Brief description of the Centre/Research Group
Group CTS-993. GENE EXPRESSION REGULATION increases the functional versatility and adaptability of the cell by allowing it to express certain proteins when needed. It is, therefore, one of the most important and complex processes of biology. Changes in the gene expression patterns are key in cancer cell transformation, through an increase in expression of genes that promote carcinogenesis (oncogenes) and/or a decrease in expression of genes that prevent it (tumour suppressor genes). Non-coding RNAs and chromatin-structure both play important roles in this process and have been found to be critical in the development of human pathologies. Both of these regulatory elements, especially in the context of CANCER, have been the focus of my interest during my career.

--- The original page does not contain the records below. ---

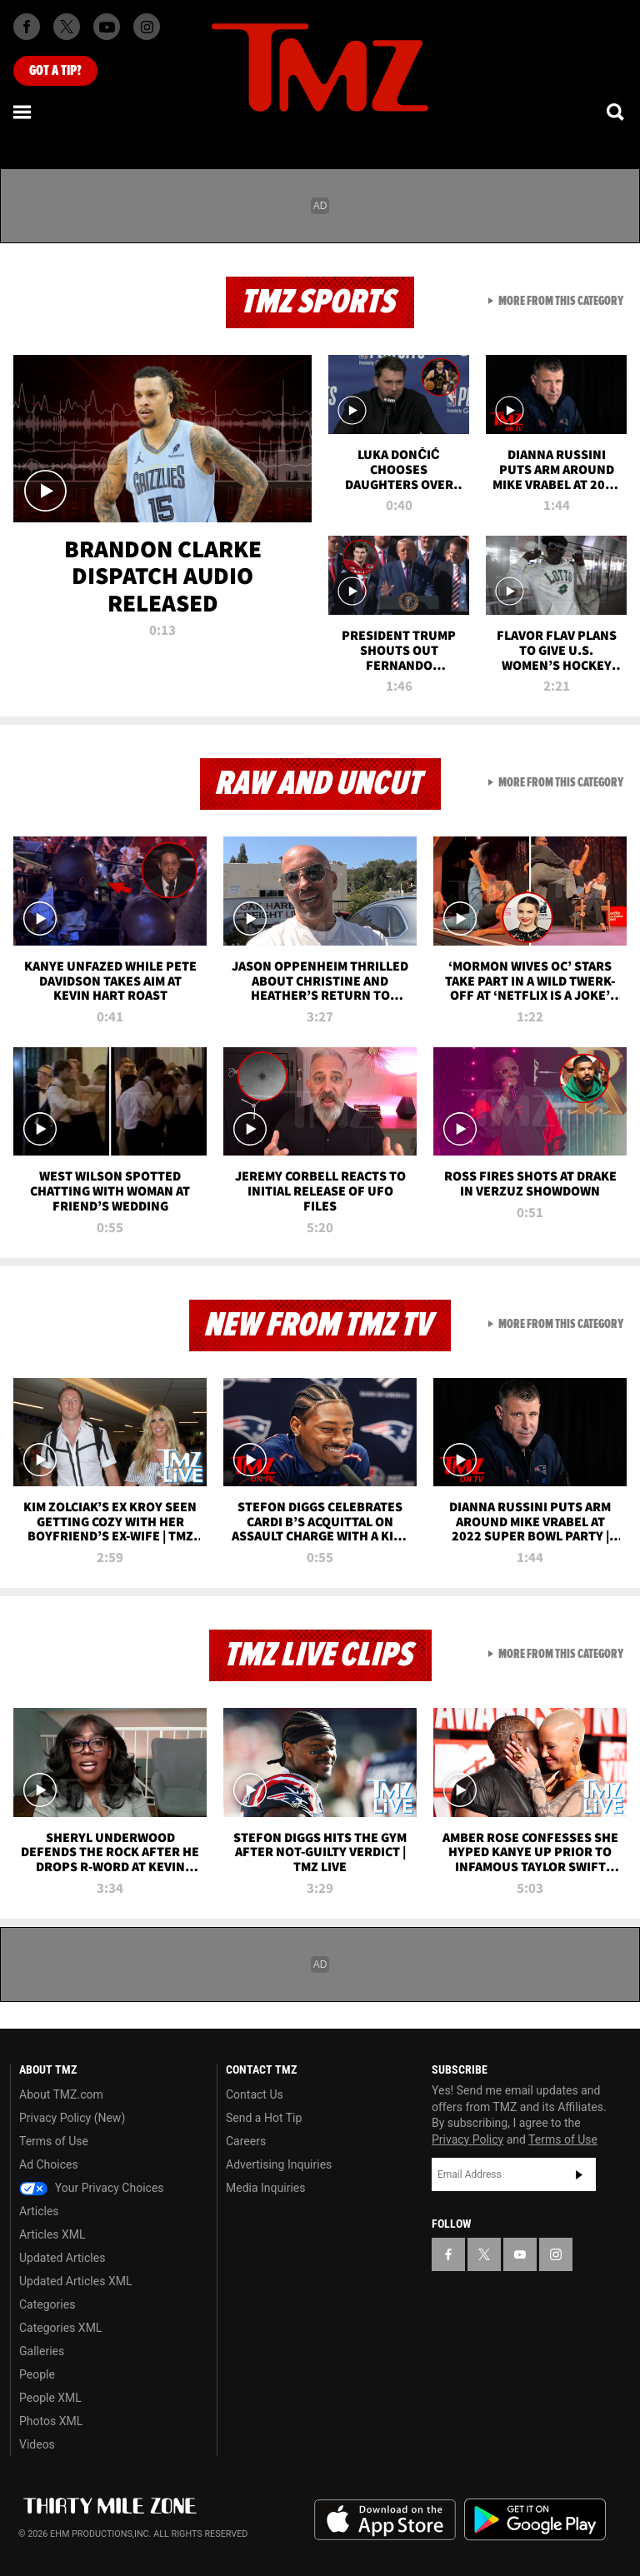 The image size is (640, 2576). What do you see at coordinates (53, 2141) in the screenshot?
I see `Terms of Use` at bounding box center [53, 2141]. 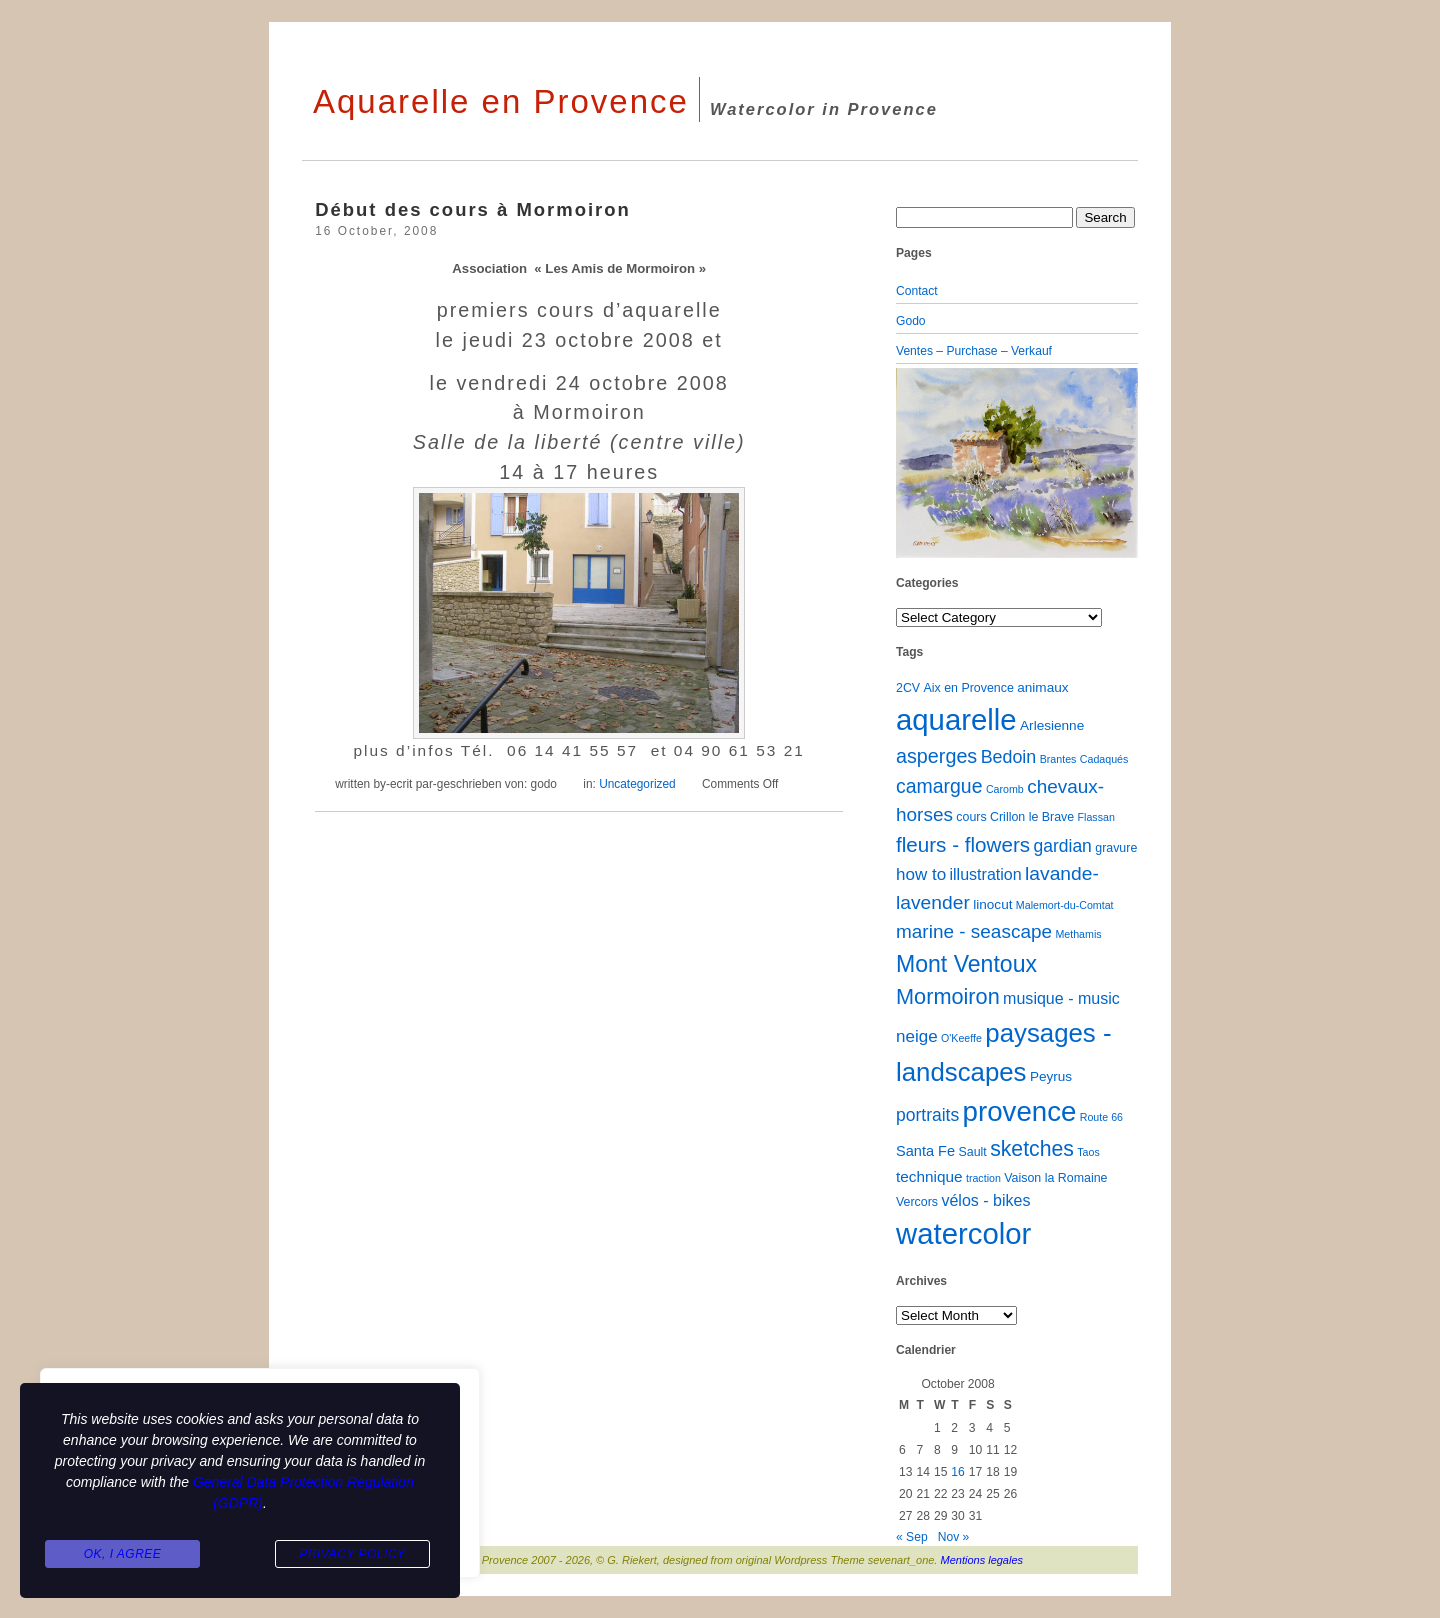 This screenshot has width=1440, height=1618. Describe the element at coordinates (927, 1115) in the screenshot. I see `portraits [portraits (9 items)]` at that location.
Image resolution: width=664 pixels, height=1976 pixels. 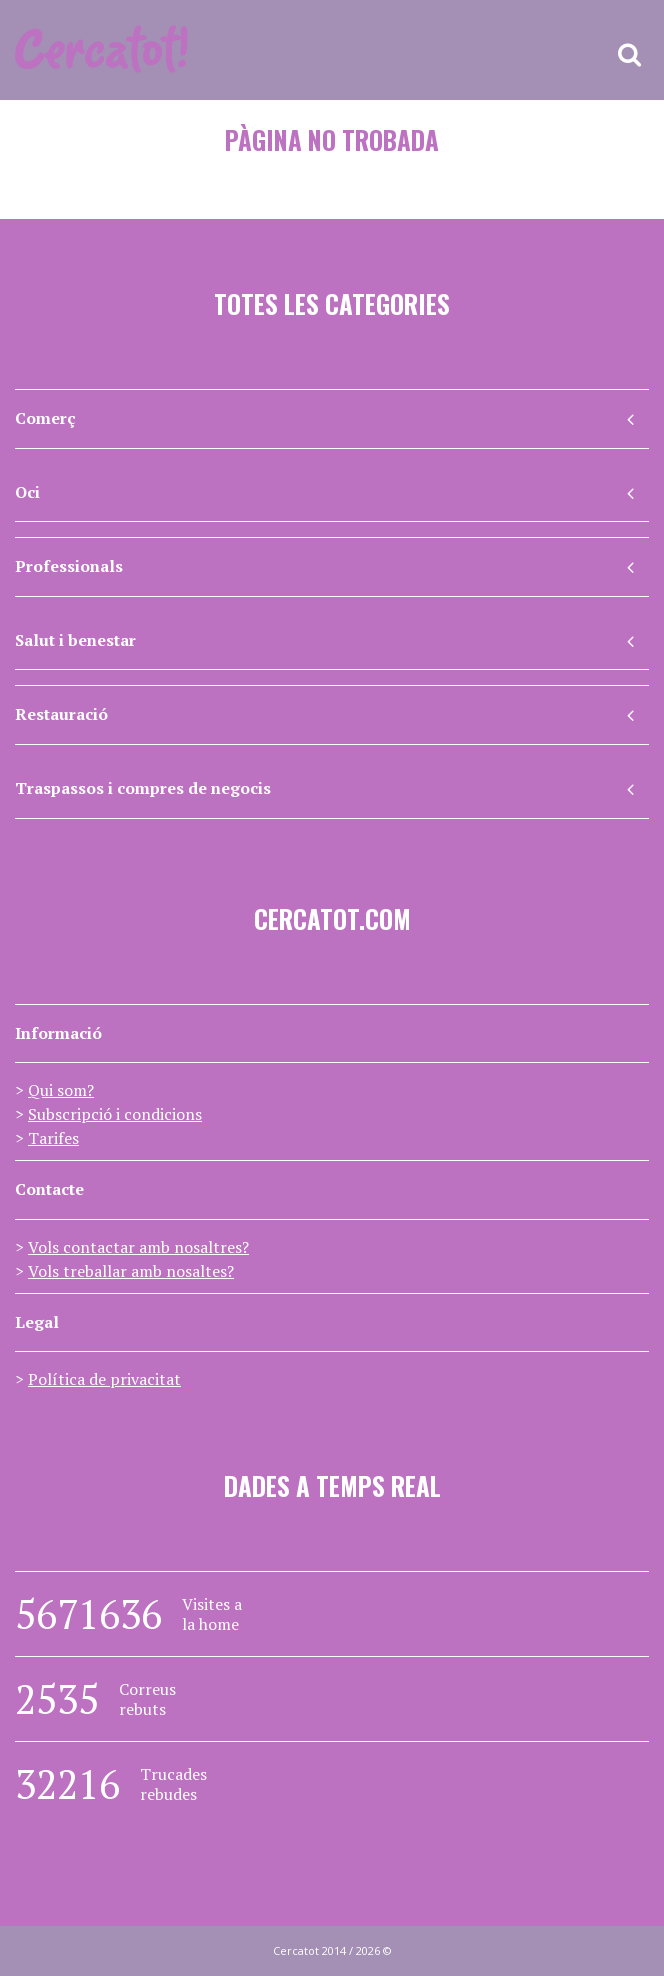 I want to click on Vols treballar amb nosaltes?, so click(x=131, y=1271).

The SWI/SNF complex is an ATP-dependent chromatin-remodelling complex that is known to regulate EPIGENETICALLY the gene expression (Kwon, Imbalzano et al. 1994). Increasing evidence demonstrates that some components of the SWI/SNF complex are tumour suppressors and are involved in human cancer development. One subunit of this complex, SNF5, is inactivated in malignant rhabdoid tumours (MRTs) and heterozygous Snf5 knockout mice develop tumours that are histologically similar to human MRTs (Roberts, Galusha et al. 2000; Roberts, Leroux et al. 2002). BRG1 (Medina and Sanchez-Cespedes 2008), the helicase/ATPase catalytic subunits of the SWI/SNF complex, is mutated in many different cancer cell lines (Wong, Shanahan et al. 2000; Medina, Romero et al. 2008). Additionally, germline BRG1 mutations linked to a Rhabdoid Tumour Predisposition Syndrome was reported in a family, strongly suggesting that is a bona fide tumour suppressor gene (Schneppenheim, Fruhwald et al.). Recently, it has been discovered that two other subunits of the chromatin-remodelling complex, BAF250 (ARID1A) and BAF180 (PBRM1) (Jones, Wang et al. ; Wiegand, Shah et al. ; Varela, Tarpey et al. 2011; Wilson and Roberts 2011), are frequently mutated in ovarian clear cell carcinoma and renal carcinoma, respectively. All these observations support an important role of the SWI/SNF complex in cancer, however its specific function is still unclear.
MiRNAs are a recently discovered class of small RNA molecules that regulate gene expression at the post-transcriptional level. Due to their small size and unusual nature, miRNAs were not discovered in humans until 2000. Today, over one thousand miRNAs have been identified in the human genome. Aberrant biogenesis and/or expression of miRNAs have been linked to human diseases including cancer (Medina and Slack 2008). During my training as a postdoc in this field I have helped to reveal the critical role played by specific miRNAs in cancer. While most previous studies in the field used cell lines or in vitro systems, we pioneered the functional study of the role of miRNAs using in vivo transgenic mouse models. We demonstrated the therapeutic utility of let-7 microARN ectopic expression in vivo (Medina, Trang et al. 2010), and the important of a single microARNs (miR-21) to the drive of tumor development (Medina, Nolde et al. 2010). In my recently created group at the GenyO Center we will continue unveiling the role of the microRNAs in cancer with the hope to find novel and useful cancer therapies.